Snippets from the article:

iBATIS is best used when you need complete control of the SQL. It is also useful when the SQL queries need to be fine-tuned. iBATIS should not be used when you have full control over both the application and the database design, because in such cases the application could be modified to suit the database, or vice versa. In such situations, you could build a fully object-relational application, and other ORM tools are preferable. As iBATIS is more SQL-centric, it is generally referred to as inverted -- fully ORM tools generate SQL, whereas iBATIS uses SQL directly. iBATIS is also inappropriate for non-relational databases, because such databases do not support transactions and other key features that iBATIS uses.

Hibernate is best used to leverage end-to-end OR mapping. It provides a complete ORM solution, but leaves you no control over queries. Hibernate is an ideal solution for situations where you have complete control over both the application and the database design. In such cases you may modify the application to suit the database, or vice versa. In these cases you could use Hibernate to build a fully object-relational application. Hibernate is the best option for object-oriented programmers who are less familiar with SQL.

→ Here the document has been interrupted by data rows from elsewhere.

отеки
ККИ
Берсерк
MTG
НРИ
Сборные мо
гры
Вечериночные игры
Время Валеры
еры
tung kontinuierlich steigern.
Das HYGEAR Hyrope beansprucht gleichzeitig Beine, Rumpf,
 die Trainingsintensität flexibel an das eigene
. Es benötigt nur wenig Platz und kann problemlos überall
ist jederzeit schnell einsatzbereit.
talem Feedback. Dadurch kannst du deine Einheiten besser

JPA should be used when you need a standard Java-based persistence solution. JPA supports inheritance and polymorphism, both features of object-oriented programming. The downside of JPA is that it requires a provider that implements it. These vendor-specific tools also provide certain other features that are not defined as part of the JPA specification. One such feature is support for caching, which is not clearly defined in JPA but is well supported by Hibernate, one of the most popular frameworks that implements JPA. Also, JPA is defined to work with relational databases only. If your persistence solution needs to be extended to other types of data stores, like XML databases, then JPA is not the answer to your persistence problem.


Conclusion:
iBATIS does not provide a complete ORM solution, and does not provide any direct mapping of objects and relational models. However, iBATIS provides you with complete control over queries. Hibernate provides a complete ORM solution, but offers you no control over the queries. Hibernate is very popular and a large and active community provides support for new users. JPA also provides a complete ORM solution, and provides support for object-oriented programming features like inheritance and polymorphism, but its performance depends on the persistence provider.